また、マテリアリティの一つである生態系サービスと生物多様性について、2010年に日産は、国連大学と共に自社の活動がバリューチェーン全体の生態系に与える影響と依存を評価し、その研究成果を報告書「Ecosystem Services and the Automotive」として発表した。これは2001~2005年に国連が主導した「ミレニアム生態系評価」に基づく「企業のための生態系サービス評価」の手法を用いたものである。この評価を通じて、自動車メーカーが優先対応すべき3つの重点領域「エネルギーの調達」「材料資源の調達」「水資源の利用」を特定した。また2013年には水に関するインパクト評価を実施し、資源調達段階での水資源の利用が、日産の事業活動での水使用量の20倍以上に上ることが試算された。
これらの評価結果はマテリアリティの判断にも反映されており、「ニッサン・グリーンプログラム」の方針や戦略、具体的なアクションに落とし込まれている。

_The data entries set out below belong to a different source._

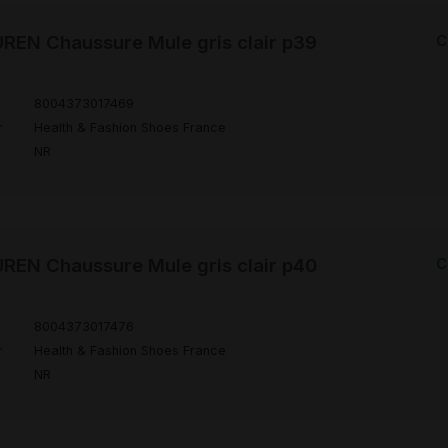
EN Chaussure Mule gris clair p39
C
8004373017469
r
Health & Fashion Shoes France
NR
EN Chaussure Mule gris clair p40
C
8004373017476
r
Health & Fashion Shoes France
NR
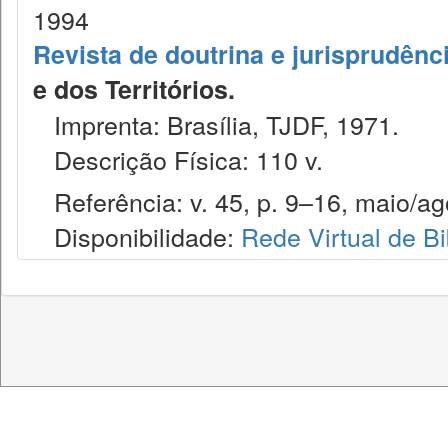
1994
Revista de doutrina e jurisprudênc
e dos Territórios.
Imprenta: Brasília, TJDF, 1971.
Descrição Física: 110 v.
Referência: v. 45, p. 9–16, maio/ag
Disponibilidade:
Rede Virtual de Bi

日産はTNFD(Taskforce on Nature-related Financial Disclosures)の提言に賛同するとともにTNFDフォーラムに参画している。今後は、推奨される枠組みに沿った開示についてさらに検討を進めていく予定である。
日産は2023年度に、マテリアリティで特定された重要課題をもとに、第5次中期環境行動計画「ニッサン・グリーンプログラム2030(NGP2030)」、及び社会性の2030年度までの取り組みを包括的に推進する「ニッサン・ソーシャルプログラム2030(NSP2030)」を策定した。「NGP2030」は、技術やビジネスの進化によって環境負荷を低減し、社会と自然にポジティブな影響を与え、人々の生活が、持続可能で自然と調和できる社会創りを目指している。「NSP2030」は社会性に特化した初のプログラムであり、日産が従業員、サプライヤー、パートナー、社会と共に成長し、「人」を中心とした企業になることを目指し、従業員をはじめとするさまざまな「人」へ価値を提供していく。「NSP2030」の重点領域は、安全、品質、責任ある調達、知的財産、地域社会、従業員と定めており、領域毎に2030年度に向けたゴールを定義している。「NGP2030」と「NSP2030」はともに経営計画「The Arc」の土台を成し、「Nissan Ambition 2030」の実現に向けて重要な役割を果たす。